Ah, that eternal quest for planner peace. I see it a lot on Facebook in the various groups I am in. Should I change size/binder/layout/stickers…? Will this give me planner peace? It really concerns me when I see such angst over a planner. It is just a planner, some bits of paper bound together in one way or another. It shouldn’t be causing stress; it should be making life run more smoothly so you can enjoy your time doing other things. If you are constantly adjusting, tinkering and worrying about the aesthetics of your planner, it will never work for you and all you will do is get frustrated as planner peace eludes you.

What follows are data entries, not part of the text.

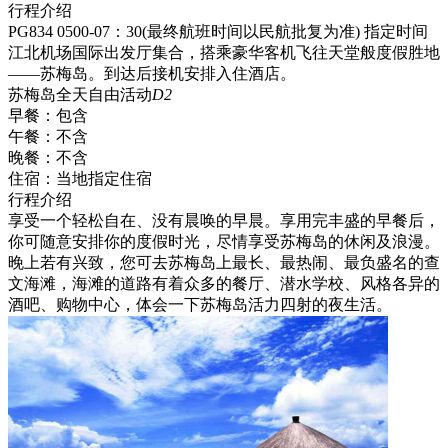
行程介绍
PG834 0500-07：30(最终航班时间以民航批复为准) 指定时间
江北机场国际出发厅集合，搭乘豪华客机飞往天堂般度假胜地
——苏梅岛。到达后接机安排入住酒店。
苏梅岛全天自由活动
D2
早餐：
包含
午餐：
不含
晚餐：
不含
住宿：
当地指定住宿
行程介绍
享受一个轻松自在、没有晨唤的早晨。享用完丰盛的早餐后，
你可随意安排你的度假时光，尽情享受苏梅岛的休闲及浪漫。
晚上若有兴致，您可去苏梅岛上最长、最热闹、最负盛名的查
文海滩，海滩的道路有着众多的餐厅、潜水学校、风格各异的
酒吧、购物中心，体会一下苏梅岛活力四射的夜生活。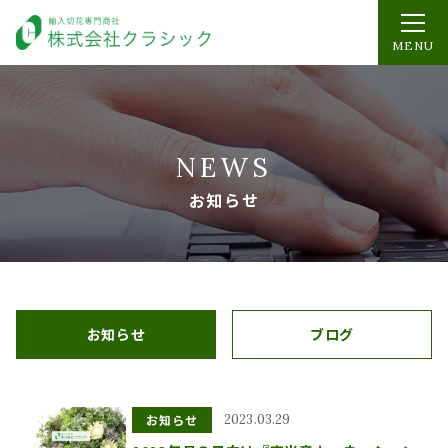
MENU
NEWS
お知らせ
お知らせ
ブログ
お知らせ
2023.03.29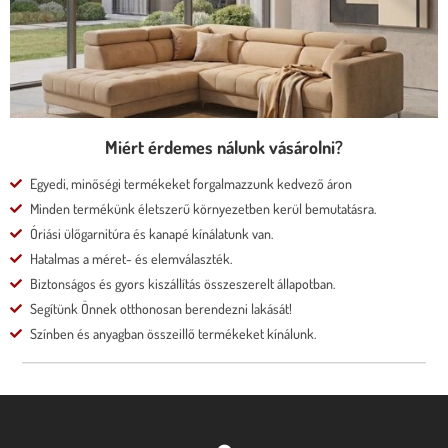
* motoros állíthatóság
Megnézem
Miért érdemes nálunk vásárolni?
Egyedi, minőségi termékeket forgalmazzunk kedvező áron
Minden termékünk életszerű környezetben kerül bemutatásra.
Óriási ülőgarnitúra és kanapé kínálatunk van.
Hatalmas a méret- és elemválaszték.
Biztonságos és gyors kiszállítás összeszerelt állapotban.
Segítünk Önnek otthonosan berendezni lakását!
Színben és anyagban összeillő termékeket kínálunk.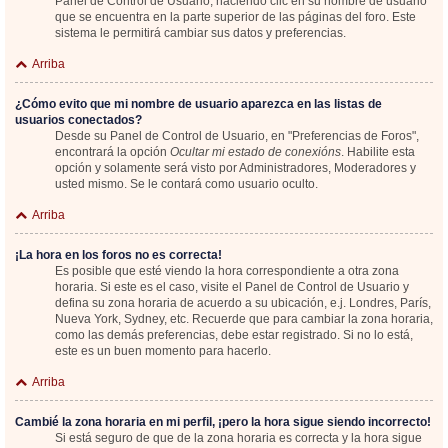
Panel de Control de Usuario; haciendo clic en su nombre de usuario
que se encuentra en la parte superior de las páginas del foro. Este
sistema le permitirá cambiar sus datos y preferencias.
Arriba
¿Cómo evito que mi nombre de usuario aparezca en las listas de
usuarios conectados?
Desde su Panel de Control de Usuario, en "Preferencias de Foros",
encontrará la opción
Ocultar mi estado de conexións
. Habilite esta
opción y solamente será visto por Administradores, Moderadores y
usted mismo. Se le contará como usuario oculto.
Arriba
¡La hora en los foros no es correcta!
Es posible que esté viendo la hora correspondiente a otra zona
horaria. Si este es el caso, visite el Panel de Control de Usuario y
defina su zona horaria de acuerdo a su ubicación, e.j. Londres, París,
Nueva York, Sydney, etc. Recuerde que para cambiar la zona horaria,
como las demás preferencias, debe estar registrado. Si no lo está,
este es un buen momento para hacerlo.
Arriba
Cambié la zona horaria en mi perfil, ¡pero la hora sigue siendo incorrecto!
Si está seguro de que de la zona horaria es correcta y la hora sigue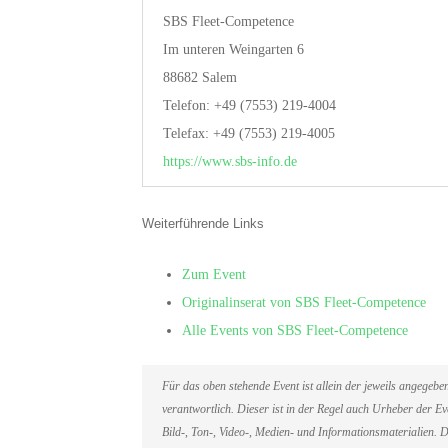
SBS Fleet-Competence
Im unteren Weingarten 6
88682 Salem
Telefon: +49 (7553) 219-4004
Telefax: +49 (7553) 219-4005
https://www.sbs-info.de
Weiterführende Links
Zum Event
Originalinserat von SBS Fleet-Competence
Alle Events von SBS Fleet-Competence
Für das oben stehende Event ist allein der jeweils angegeb
verantwortlich. Dieser ist in der Regel auch Urheber der 
Bild-, Ton-, Video-, Medien- und Informationsmaterialien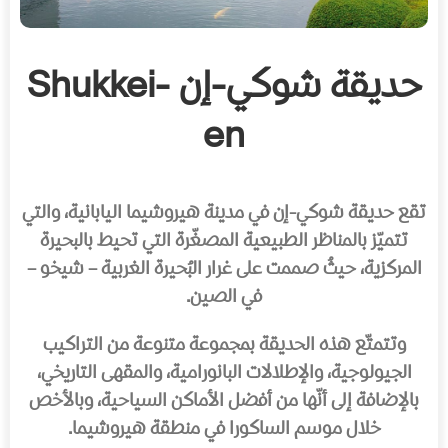
حديقة شوكي-إن Shukkei-
en
تقع حديقة شوكي-إن في مدينة هيروشيما اليابانية، والتي
تتميّز بالمناظر الطبيعية المصغّرة التي تحيط بالبحيرة
المركزية، حيثُ صممت على غرار البُحيرة الغربية – شيخو –
في الصين.
وتتمتّع هذه الحديقة بمجموعة متنوعة من التراكيب
الجيولوجية، والإطلالات البانورامية، والمقهى التاريخي،
بالإضافة إلى أنّها من أفضل الأماكن السياحية، وبالأخص
خلال موسم الساكورا في منطقة هيروشيما.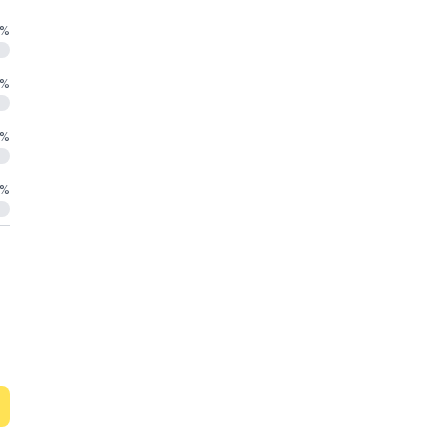
%
%
%
%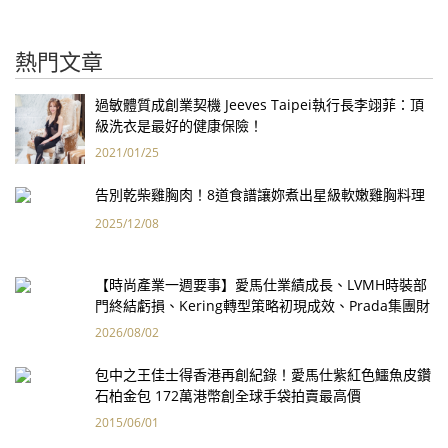
熱門文章
過敏體質成創業契機 Jeeves Taipei執行長李翊菲：頂
級洗衣是最好的健康保險！
2021/01/25
告別乾柴雞胸肉！8道食譜讓妳煮出星級軟嫩雞胸料理
2025/12/08
【時尚產業一週要事】愛馬仕業績成長、LVMH時裝部
門終結虧損、Kering轉型策略初現成效、Prada集團財
報亮眼
2026/08/02
包中之王佳士得香港再創紀錄！愛馬仕紫紅色鱷魚皮鑽
石柏金包 172萬港幣創全球手袋拍賣最高價
2015/06/01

In order to reach planner peace, you need to understand what a planner can do for you. What do you expect from your planner? If you are expecting planner peace to bring you everlasting health, wealth and happiness, then you may well be disappointed. It really doesn’t matter what a good planner looks like, as long as it works. It can be a collection of used envelops if that is what works for you. The key is that you need to use it and trust it. I’ll be upfront here; I am not a decorator of planners.
I understand the need for a creative outlet, I have one in my blog, but I can’t have a lot of clutter in my planner, otherwise I can’t work out what is happening. That isn’t to say decorating is a bad thing, I admire some of the beautiful decoration and calligraphy I see, but I think it should be something that develops (if at all, and there is a strong argument for separating planning and crafts) after you have settled into a planning system which works. Remember, your planner is yours, so what it looks like isn’t important.
You are judged by your actions, not by how well illustrated your to-do list is!* Nobody has ever said someone was a bad person because their planner was a scribbled mess. If you are worrying about what it looks like, then you are adding an extra layer of planner complexity, which won’t support planner peace in any shape or form.
In order to reach a point where you are not tinkering with your system, you have to decide what it is that you want it to do. When I was setting up my system after I had a major life change and left my corporate job to run my own business, I thought this through, with the help of one Mr D. Popely.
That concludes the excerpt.